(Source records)
+--

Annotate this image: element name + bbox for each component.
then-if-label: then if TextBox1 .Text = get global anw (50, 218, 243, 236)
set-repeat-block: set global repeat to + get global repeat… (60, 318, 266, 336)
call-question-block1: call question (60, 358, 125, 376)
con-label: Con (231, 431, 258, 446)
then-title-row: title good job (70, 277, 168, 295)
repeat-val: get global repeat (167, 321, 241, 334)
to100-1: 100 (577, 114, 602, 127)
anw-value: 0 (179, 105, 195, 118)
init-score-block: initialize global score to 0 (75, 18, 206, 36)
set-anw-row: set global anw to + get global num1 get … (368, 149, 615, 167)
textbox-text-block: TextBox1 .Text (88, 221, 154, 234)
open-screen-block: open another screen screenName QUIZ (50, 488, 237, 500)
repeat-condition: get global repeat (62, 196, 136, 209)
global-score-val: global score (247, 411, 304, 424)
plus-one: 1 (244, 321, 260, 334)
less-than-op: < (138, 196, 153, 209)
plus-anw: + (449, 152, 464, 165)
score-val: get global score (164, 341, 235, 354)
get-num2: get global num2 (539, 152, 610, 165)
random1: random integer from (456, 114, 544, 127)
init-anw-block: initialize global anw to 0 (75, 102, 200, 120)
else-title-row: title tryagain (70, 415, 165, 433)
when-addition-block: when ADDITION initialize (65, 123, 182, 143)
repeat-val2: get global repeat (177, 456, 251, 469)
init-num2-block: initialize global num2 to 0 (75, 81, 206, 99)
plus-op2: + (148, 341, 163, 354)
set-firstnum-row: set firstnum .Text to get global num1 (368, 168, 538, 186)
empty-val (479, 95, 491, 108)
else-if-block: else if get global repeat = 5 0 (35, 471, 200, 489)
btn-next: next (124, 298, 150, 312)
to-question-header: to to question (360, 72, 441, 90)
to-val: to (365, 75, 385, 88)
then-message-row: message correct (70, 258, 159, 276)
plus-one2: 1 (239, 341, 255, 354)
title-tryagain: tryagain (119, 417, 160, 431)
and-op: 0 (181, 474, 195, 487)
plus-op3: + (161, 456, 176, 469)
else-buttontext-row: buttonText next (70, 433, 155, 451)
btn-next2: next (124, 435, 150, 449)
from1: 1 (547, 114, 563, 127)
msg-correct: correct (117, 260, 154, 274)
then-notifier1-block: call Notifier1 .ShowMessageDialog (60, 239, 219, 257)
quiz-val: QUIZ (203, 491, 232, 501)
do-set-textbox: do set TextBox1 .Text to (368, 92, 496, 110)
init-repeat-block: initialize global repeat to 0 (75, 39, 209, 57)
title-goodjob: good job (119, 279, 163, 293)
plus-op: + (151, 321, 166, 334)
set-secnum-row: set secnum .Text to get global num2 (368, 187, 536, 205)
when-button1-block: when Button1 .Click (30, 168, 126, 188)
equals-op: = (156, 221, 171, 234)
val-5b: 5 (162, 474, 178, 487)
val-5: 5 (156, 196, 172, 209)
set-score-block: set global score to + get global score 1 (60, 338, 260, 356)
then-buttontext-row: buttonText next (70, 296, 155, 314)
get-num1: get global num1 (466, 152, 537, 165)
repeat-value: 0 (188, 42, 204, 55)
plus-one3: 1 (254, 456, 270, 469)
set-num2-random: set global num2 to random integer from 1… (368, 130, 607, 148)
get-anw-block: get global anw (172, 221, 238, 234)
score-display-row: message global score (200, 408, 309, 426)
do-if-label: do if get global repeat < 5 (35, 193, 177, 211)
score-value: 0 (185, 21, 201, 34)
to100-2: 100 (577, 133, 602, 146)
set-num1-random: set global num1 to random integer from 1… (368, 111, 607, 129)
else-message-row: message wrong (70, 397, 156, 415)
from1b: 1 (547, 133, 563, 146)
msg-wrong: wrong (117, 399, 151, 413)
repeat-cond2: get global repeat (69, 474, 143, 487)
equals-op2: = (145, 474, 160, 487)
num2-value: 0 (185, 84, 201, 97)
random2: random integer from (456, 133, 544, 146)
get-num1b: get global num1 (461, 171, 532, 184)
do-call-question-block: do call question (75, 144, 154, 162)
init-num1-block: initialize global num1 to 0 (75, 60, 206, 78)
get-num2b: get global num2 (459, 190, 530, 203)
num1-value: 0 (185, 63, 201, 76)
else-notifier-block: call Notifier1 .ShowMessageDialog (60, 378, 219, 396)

+--

Repeat the entries exactly, all of them.

• [Written response]:
Annotate this image: element name + bbox for each component.
then-if-label: then if TextBox1 .Text = get global anw (50, 218, 243, 236)
set-repeat-block: set global repeat to + get global repeat… (60, 318, 266, 336)
call-question-block1: call question (60, 358, 125, 376)
con-label: Con (231, 431, 258, 446)
then-title-row: title good job (70, 277, 168, 295)
repeat-val: get global repeat (167, 321, 241, 334)
to100-1: 100 (577, 114, 602, 127)
anw-value: 0 (179, 105, 195, 118)
init-score-block: initialize global score to 0 (75, 18, 206, 36)
set-anw-row: set global anw to + get global num1 get … (368, 149, 615, 167)
textbox-text-block: TextBox1 .Text (88, 221, 154, 234)
open-screen-block: open another screen screenName QUIZ (50, 488, 237, 500)
repeat-condition: get global repeat (62, 196, 136, 209)
global-score-val: global score (247, 411, 304, 424)
plus-one: 1 (244, 321, 260, 334)
less-than-op: < (138, 196, 153, 209)
plus-anw: + (449, 152, 464, 165)
score-val: get global score (164, 341, 235, 354)
get-num2: get global num2 (539, 152, 610, 165)
random1: random integer from (456, 114, 544, 127)
init-anw-block: initialize global anw to 0 (75, 102, 200, 120)
else-title-row: title tryagain (70, 415, 165, 433)
when-addition-block: when ADDITION initialize (65, 123, 182, 143)
repeat-val2: get global repeat (177, 456, 251, 469)
init-num2-block: initialize global num2 to 0 (75, 81, 206, 99)
plus-op2: + (148, 341, 163, 354)
set-firstnum-row: set firstnum .Text to get global num1 (368, 168, 538, 186)
empty-val (479, 95, 491, 108)
else-if-block: else if get global repeat = 5 0 (35, 471, 200, 489)
btn-next: next (124, 298, 150, 312)
to-question-header: to to question (360, 72, 441, 90)
to-val: to (365, 75, 385, 88)
then-message-row: message correct (70, 258, 159, 276)
plus-one2: 1 (239, 341, 255, 354)
title-tryagain: tryagain (119, 417, 160, 431)
and-op: 0 (181, 474, 195, 487)
plus-op3: + (161, 456, 176, 469)
else-buttontext-row: buttonText next (70, 433, 155, 451)
btn-next2: next (124, 435, 150, 449)
from1: 1 (547, 114, 563, 127)
msg-correct: correct (117, 260, 154, 274)
then-notifier1-block: call Notifier1 .ShowMessageDialog (60, 239, 219, 257)
quiz-val: QUIZ (203, 491, 232, 501)
do-set-textbox: do set TextBox1 .Text to (368, 92, 496, 110)
init-repeat-block: initialize global repeat to 0 (75, 39, 209, 57)
title-goodjob: good job (119, 279, 163, 293)
plus-op: + (151, 321, 166, 334)
set-secnum-row: set secnum .Text to get global num2 (368, 187, 536, 205)
when-button1-block: when Button1 .Click (30, 168, 126, 188)
equals-op: = (156, 221, 171, 234)
val-5b: 5 (162, 474, 178, 487)
val-5: 5 (156, 196, 172, 209)
set-score-block: set global score to + get global score 1 (60, 338, 260, 356)
then-buttontext-row: buttonText next (70, 296, 155, 314)
get-num1: get global num1 (466, 152, 537, 165)
repeat-value: 0 (188, 42, 204, 55)
plus-one3: 1 (254, 456, 270, 469)
set-num2-random: set global num2 to random integer from 1… (368, 130, 607, 148)
get-anw-block: get global anw (172, 221, 238, 234)
score-display-row: message global score (200, 408, 309, 426)
do-if-label: do if get global repeat < 5 (35, 193, 177, 211)
score-value: 0 (185, 21, 201, 34)
to100-2: 100 (577, 133, 602, 146)
set-num1-random: set global num1 to random integer from 1… (368, 111, 607, 129)
else-message-row: message wrong (70, 397, 156, 415)
from1b: 1 (547, 133, 563, 146)
msg-wrong: wrong (117, 399, 151, 413)
repeat-cond2: get global repeat (69, 474, 143, 487)
equals-op2: = (145, 474, 160, 487)
num2-value: 0 (185, 84, 201, 97)
random2: random integer from (456, 133, 544, 146)
get-num1b: get global num1 (461, 171, 532, 184)
do-call-question-block: do call question (75, 144, 154, 162)
init-num1-block: initialize global num1 to 0 (75, 60, 206, 78)
get-num2b: get global num2 (459, 190, 530, 203)
num1-value: 0 (185, 63, 201, 76)
else-notifier-block: call Notifier1 .ShowMessageDialog (60, 378, 219, 396)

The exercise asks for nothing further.